B8+ rd means the operand (a register) is encoded in the low 3 bits of the opcode, not in a ModR/M byte.

From the Intel Software Developer's Manual,

+rb, +rw, +rd, +ro — Indicated the lower 3 bits of the opcode byte is used to encode the register operand without a modR/M byte. The instruction lists the corresponding hexadecimal value of the opcode byte with low 3 bits as 000b. In non-64-bit mode, a register code, from 0 through 7, is added to the hexadecimal value of the opcode byte. In 64-bit mode, indicates the four bit field of REX.b and opcode[2:0] field encodes the register operand of the instruction. “+ro” is applicable only in 64-bit mode.

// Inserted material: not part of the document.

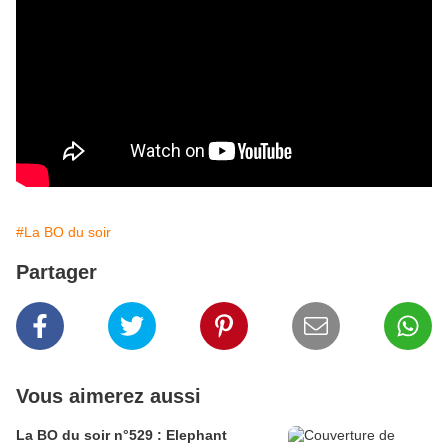
#La BO du soir
Partager
Vous aimerez aussi
La BO du soir n°529 : Elephant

It looks like Intel wanted to use +ro for 64-bit operands encoded in that way, but then didn't actually do that. Not just in the mov lemma, but anywhere, as far as I could find. For example 64-bit push and pop could have had + ro, but they also have + rd. And "Indicated" is likely a typo, the rest of the text uses the present tense.

The (e/r)di register is number 7, and B8 + 7 = BF, explaining the opcode.

io stands for a qword immediate (o for octo, as in 8 bytes, perhaps?).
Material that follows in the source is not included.